We generated two gateway networks for the synthetic data: one for l_sup=0.20 (Fig. 3), and one for l_sup=0.025 (Fig. 4). In both instances, l_conf=0.5, and l_lift=1. Versions of the network without gateway rule highlighting, with gateway rule highlighting, and just the gateway rules were generated. Additionally, gateway networks were generated with window sizes of z=1, z=2, and z=3 (Fig. 5). This was done to determine whether windowing had an effect on the synthetic data.

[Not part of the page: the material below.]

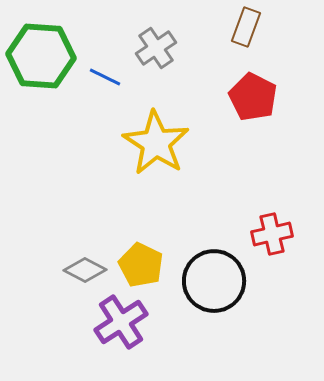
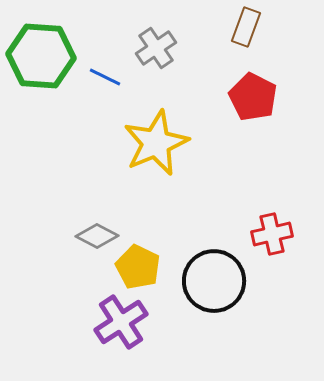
yellow star: rotated 16 degrees clockwise
yellow pentagon: moved 3 px left, 2 px down
gray diamond: moved 12 px right, 34 px up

Synthetic data is useful for evaluating the performance of GatewayNet since it is expected that some structures should arise within the output (therefore providing a method of validation). However, it should be noted that synthetic data does not necessarily model the real world; to test performance in that environment, an empirical data set was used.

UDS data obtained from 71,312 patient between August 1998 and June 2011 over nearly 111,359 emergency room visits at LSU Health Sciences Center (the hospital portion now belongs to University Health) in Shreveport, LA. This hospital is a Level I trauma center that serves the 7 parishes in LERN Region 7 (including the Shreveport/Bossier City area) [25]. Because Caddo Parish (where Shreveport resides) is adjacent to both the Texas and Arkansas borders, patients from east Texas and southern Arkansas are also frequently served.

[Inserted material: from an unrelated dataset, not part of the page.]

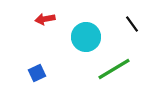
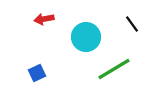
red arrow: moved 1 px left
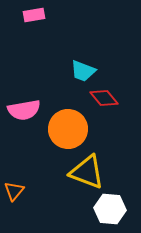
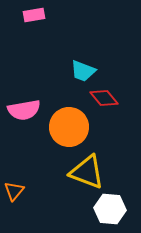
orange circle: moved 1 px right, 2 px up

During the screening interval, four screening panels were used, and during this time, some drugs were not tracked consistently. These drugs were: 3,4-methylenedioxymethamphetamine (MDMA or ecstasy) and methadone (tested during 2007–2011), methamphetamine and propoxyphene (1998–2000, 2002–2004), and barbiturates (1998–2007).

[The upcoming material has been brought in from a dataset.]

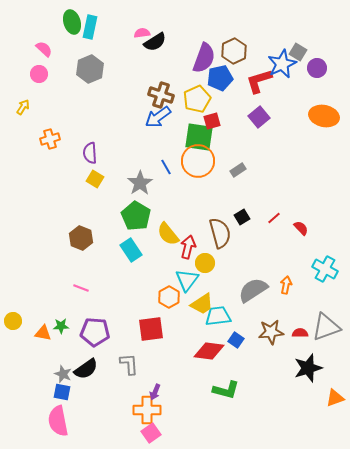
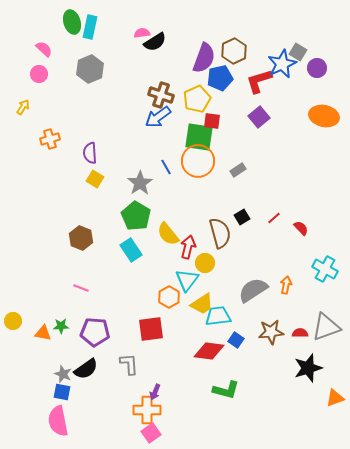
red square at (212, 121): rotated 24 degrees clockwise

Prior to processing, we removed demographic data and then assigned each patient a random identifier (ID) by first shuffling the list of patients, then assigning each patient in the shuffled list a sequential ID. Additionally, screening dates were converted to their corresponding Lilian day number. The day number was then scaled by 1440 (the number of minutes in the day) and the time of screening in minutes was added to the date. Finally, each patient’s screening time was calibrated to the first by subtracting the first screening’s timestamp.

This was done for to ensure that the screening time is expressed as an integer. Additionally, because methamphetamine and MDMA are amphetamines and methadone is an opiate, any instance of either was converted to this category prior to any processing. Because many patients only visited once or did not test positive for any drugs, we restricted the list of histories to those with at least two time-points and at least one positive result. Finally, a history was only accepted if there was at least one more time-point following the time-point of the first positive result. In total, 11,364 histories over 42,745 time-points remained.

This data was first processed using unwindowed IRM (Fig. 6). We set the parameters l_count=30, l_sup=0, l_conf=0.25. Minimum count was used instead of support because of the relatively few number of histories involving drug use (Table 6).

In addition to performing unwindowed mining, we mined initiation rules within a window of 525,600 minutes (1 year) (Fig. 7). This was done to remove rules which were primarily supported by spurious positives. Opiates were sometimes administered to incoming patients or as a result of emergency surgery. Because of usage this arising from medical intervention rather than choice, we further removed rules of the form x→ OPIATES (Fig. 8).